I was really surprised the other day, actually, when doing a show at the Four Seasons in Maui, this very exclusive resort. They have a boutique there that represents different types of designers, and I recognised 13 Colombian designers in the store. In one of the most prestigious resorts, and so far away from us! Maui, Hawaii! Thirteen of the designers were Colombian. The women there kept saying things like, “What is happening in Colombia? It’s amazing, such creative people.” And I thought, you know what, yes. I think after the whole Pablo Escobar ordeal in the ‘90s, and all the bad things that happened to our country, a lot of the people that had left came back when it was safer, all with great experiences and ideas. And then, later on, Santos was the president and people started doing their business locally, and I think the progress really shows. 

And Latin America as a whole is the same, I think. People are realising how important it is to come back to your roots and understand where we come from. Mexicans, for instance, appreciate where they come from so much. They recognise that their indigenous people make such incredible handcrafts, and they’re not afraid to say “we are indigenous”. I think we as a whole are finally not afraid to say that, we now understand and appreciate who we are.  

What do you think is “the next big thing” in jewellery design?

Oof! I’m pretty curious to see what will happen with the synthetic diamonds they’re creating in Israel. They’re the exact same diamonds as traditional ones – you can’t even tell the difference! And the price is a hundred times less than real diamonds. Now you’ll have the choice between a traditional diamond, which carries all of the bad things we all know about, and one that is made in a lab, but is free of all the baggage.
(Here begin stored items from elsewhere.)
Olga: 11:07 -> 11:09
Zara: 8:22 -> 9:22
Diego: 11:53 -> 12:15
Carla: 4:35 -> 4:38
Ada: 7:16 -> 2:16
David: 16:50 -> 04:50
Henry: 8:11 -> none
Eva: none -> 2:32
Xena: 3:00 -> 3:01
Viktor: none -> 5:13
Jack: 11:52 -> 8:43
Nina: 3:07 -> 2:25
I don’t know if they’re doing it for the right reasons; diamonds are, after all, getting tougher and tougher to find. But it helps! I don’t know what people will want to choose, we’ll see. I’m curious. 

What can you tell us about your latest collection?

I’m about to launch my autumn/winter fashion jewellery line in December. Everyone is obsessed with ears, and I’ll be getting even louder and even more in-your-face. This collection is on crack. It’s loud, loud jewellery. 

What advice would you give someone who wants to start designing jewellery?

Buy a book titled Sacred Geometry. All the answers are there. Right now I’m staying in West Hollywood, and the apartment I’m in has this marijuana plant, of course, that I’m looking at right now. So, as I talk with you, I’m staring at how perfect this one leaf is: its roots, its colours, its lines. Nature is truly perfect. How can you look at that and not create a jewel, a brooch… Nature solves the balance of how a piece of jewellery should work, it’s right there. Read that book.